Islam

Media must act responsibly

By Kit

May 11, 2011

SPEAK UP! :: theSun Says Updated: 10:08PM Tue, 10 May 2011

ON MONDAY, Home Minister Datuk Seri Hishammuddin Hussein stated that “it is important for all media practitioners to understand the sensitivity of issues concerning religion and race” and that “this should be taken into account before reports are published”.

A very commendable statement indeed by someone in charge of national security and public order especially when some alarm bells rang over a newspaper’s front-page report that alleged a group of Christian pastors pledged at a meeting last week to elect a Christian prime minister and to make Christianity the religion of the Federation of Malaysia.

It was an irresponsible piece of writing anywhere in the world but especially more so in multi-religious, multi-cultural and multi-racial Malaysia. It could have sparked some ugly incidents to happen like what happened in the days following the decision by the High Court to allow the word “Allah” to be used in the Malay version of a church newsletter.

It was indeed a serious matter, so serious that it took no less a person than Prime Minister Datuk Seri Najib Abdul Razak to appeal for calm. That nothing happened clearly demonstrates the maturity and intelligence of Malaysians who knew that the offending news report was based on nothing more than figments of some people’s fertile imagination and conjecture often overheard at village and roadside coffee stalls.

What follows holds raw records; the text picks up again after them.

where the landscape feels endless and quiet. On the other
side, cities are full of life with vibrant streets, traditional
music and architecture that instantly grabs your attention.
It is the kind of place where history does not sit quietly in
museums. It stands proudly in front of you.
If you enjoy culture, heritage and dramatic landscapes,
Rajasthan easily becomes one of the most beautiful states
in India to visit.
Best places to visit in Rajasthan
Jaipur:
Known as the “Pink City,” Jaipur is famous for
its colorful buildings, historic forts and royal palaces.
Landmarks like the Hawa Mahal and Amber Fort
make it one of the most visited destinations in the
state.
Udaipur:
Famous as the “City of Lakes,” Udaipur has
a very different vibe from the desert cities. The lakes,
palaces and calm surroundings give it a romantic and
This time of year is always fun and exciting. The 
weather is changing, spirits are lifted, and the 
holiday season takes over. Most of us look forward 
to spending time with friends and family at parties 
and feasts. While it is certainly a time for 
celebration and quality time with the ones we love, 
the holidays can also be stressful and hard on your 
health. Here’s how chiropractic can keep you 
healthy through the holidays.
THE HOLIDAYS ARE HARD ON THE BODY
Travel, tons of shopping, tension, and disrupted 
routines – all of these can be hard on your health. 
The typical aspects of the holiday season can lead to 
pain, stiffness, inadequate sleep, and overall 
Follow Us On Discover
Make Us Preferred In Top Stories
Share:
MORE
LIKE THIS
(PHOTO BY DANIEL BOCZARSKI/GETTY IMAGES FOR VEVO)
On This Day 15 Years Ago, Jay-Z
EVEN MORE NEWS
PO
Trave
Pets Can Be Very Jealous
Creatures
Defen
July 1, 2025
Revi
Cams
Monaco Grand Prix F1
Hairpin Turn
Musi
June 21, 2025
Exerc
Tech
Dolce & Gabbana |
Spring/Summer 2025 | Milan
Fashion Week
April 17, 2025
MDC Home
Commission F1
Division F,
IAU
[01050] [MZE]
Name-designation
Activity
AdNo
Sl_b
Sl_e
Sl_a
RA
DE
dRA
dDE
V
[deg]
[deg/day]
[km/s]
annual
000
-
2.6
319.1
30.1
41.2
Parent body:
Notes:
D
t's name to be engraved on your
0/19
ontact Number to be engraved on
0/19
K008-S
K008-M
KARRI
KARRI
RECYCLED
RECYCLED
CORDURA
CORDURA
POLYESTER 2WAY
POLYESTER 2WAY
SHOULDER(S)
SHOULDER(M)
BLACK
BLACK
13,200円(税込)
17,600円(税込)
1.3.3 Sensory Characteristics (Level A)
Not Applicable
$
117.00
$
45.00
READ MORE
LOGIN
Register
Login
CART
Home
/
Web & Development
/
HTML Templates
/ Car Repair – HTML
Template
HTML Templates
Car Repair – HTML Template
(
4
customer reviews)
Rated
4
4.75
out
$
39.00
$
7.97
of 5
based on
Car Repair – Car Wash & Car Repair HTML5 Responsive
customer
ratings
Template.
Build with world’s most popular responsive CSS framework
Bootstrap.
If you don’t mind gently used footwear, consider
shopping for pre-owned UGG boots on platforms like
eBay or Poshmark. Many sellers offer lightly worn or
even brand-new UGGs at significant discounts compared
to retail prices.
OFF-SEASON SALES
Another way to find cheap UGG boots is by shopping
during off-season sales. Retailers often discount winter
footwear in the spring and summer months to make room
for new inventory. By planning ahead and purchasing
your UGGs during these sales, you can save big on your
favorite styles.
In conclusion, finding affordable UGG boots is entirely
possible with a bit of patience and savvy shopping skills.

As law expert Abdul Aziz Bari said in response to the report, it was pure nonsense. A responsible newspaper would not have published the report because a thorough research would show that Islam as the religion of the federation is well entrenched in the Federal Constitution and that it would require more than a two-thirds majority in Parliament to change that.

In short, something almost impossible. If the newspaper knew that, and surely it must have known that, what reasons would make it so pressing that the report be published nonetheless?

Some police reports had been lodged against the newspaper and as usual “police are investigating”.

Hishammuddin knew that what was reported was a very sensitive matter, something that “should not be raised by any party as this could cause chaos and anxiety among the people”, yet all he could say was “we cannot as yet make any conclusion or accuse any party based on media reports”.

This has left many people to wonder whether the authorities would be gripped by similar inaction had a similar report been carried by another newspaper.

On April 27, theSun said: Same standards must apply to all media. This followed another front-page report by Utusan Malaysia which had caused some unease among some communities in the country. When asked about that report, Deputy Prime Minister Tan Sri Muhyiddin Yassin remarked something about the media being free to express the feelings of a community but added that it must be done responsibly.

As for the recent report on the alleged attempt to make Christianity the religion of the federation, all the rakyat can do is to wait.